E anche da questo punto di vista le cose sono solo destinate a peggiorare. "È improbabile che Erdogan ammorbidisca la sua posizione, poiché la politica estera turca rimarrà la stessa e ciò continuerà a creare attriti con i partner. Continuerà a perseguire una politica indipendente e assertiva nel vicinato e al di fuori di esso, sforzandosi di rendere il Paese meno dipendente dall'Occidente, ad esempio dando ulteriore priorità all'industria della difesa nazionale", ma nonostante questo "dato che la Turchia è un importante attore regionale e persino globale sotto molti aspetti, gli Stati Uniti e l'Unione europea dovranno continuare ad avere buoni rapporti con lui e a dialogare su più questioni", avverte l'analista dell'Epc.

Da mesi Erdogan sta bloccando la richiesta della Svezia di entrare nella Nato, di cui la Turchia è membro, e sta di fatto ricattando il Paese per ottenere concessioni sulla vendita di armi e e sull'estradizione di presunti terroristi, con gli altri membri dell'Alleanza che stanno abbozzando in silenzio, pur non essendo felici. Pur avendo condannato l'invasione dell'Ucraina ed aver inviato aiuti al governo di Kiev, Erdogan si è rifiutato di aderire alle sanzioni occidentali contro la Russia di Vladimir Putin, e ha anche aumentato i legami commerciali con Mosca, di fatto aiutando la Federazione ad aggirare parte delle misure punitive imposte da Bruxelles.

Ma l'Europa è destinata a continuare a sopportare le sue intemperanze e le sue posizioni, anche perché a lui il blocco ha da tempo appaltato di fatto la gestione di una parte dei flussi migratori in arrivo nel continente.
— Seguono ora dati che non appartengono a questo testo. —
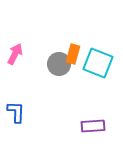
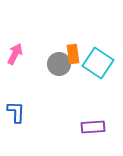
orange rectangle: rotated 24 degrees counterclockwise
cyan square: rotated 12 degrees clockwise
purple rectangle: moved 1 px down
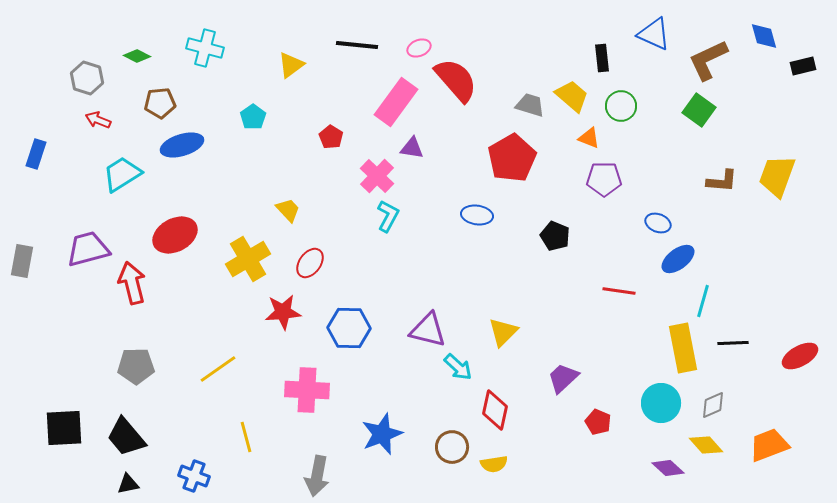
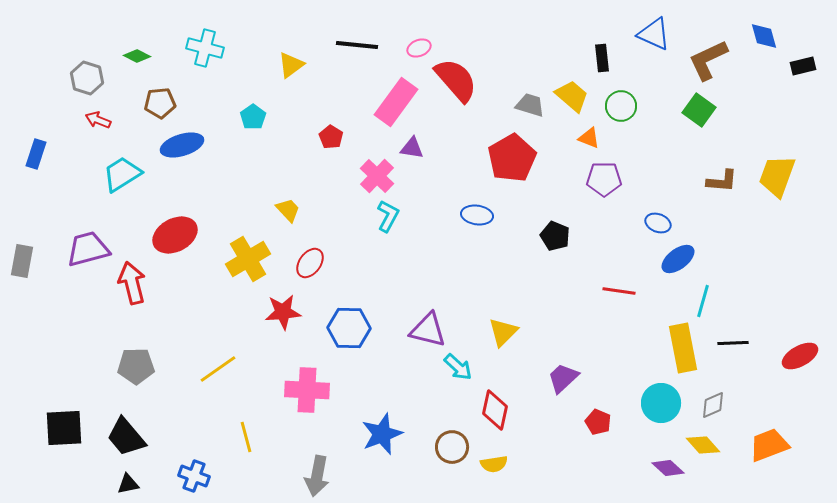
yellow diamond at (706, 445): moved 3 px left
La Turchia ospita 3,5 milioni di rifugiati siriani fuggiti dal conflitto che per 12 anni ha devastato il loro Paese. Nel 2016 è stato siglato un accordo tra Bruxelles e Ankara, che mirava a fermare l'afflusso rimandando in Turchia i migranti sorpresi a entrare irregolarmente in Grecia. In cambio, Bruxelles ha promesso di dare ad Ankara 6 miliardi di euro per aiutare ad accogliere i siriani nei campi messi in piedi nel Paese, oltre alla liberalizzazione dei visti per i cittadini turchi. E l'Ue non vuole rinunciare a questo aiuto.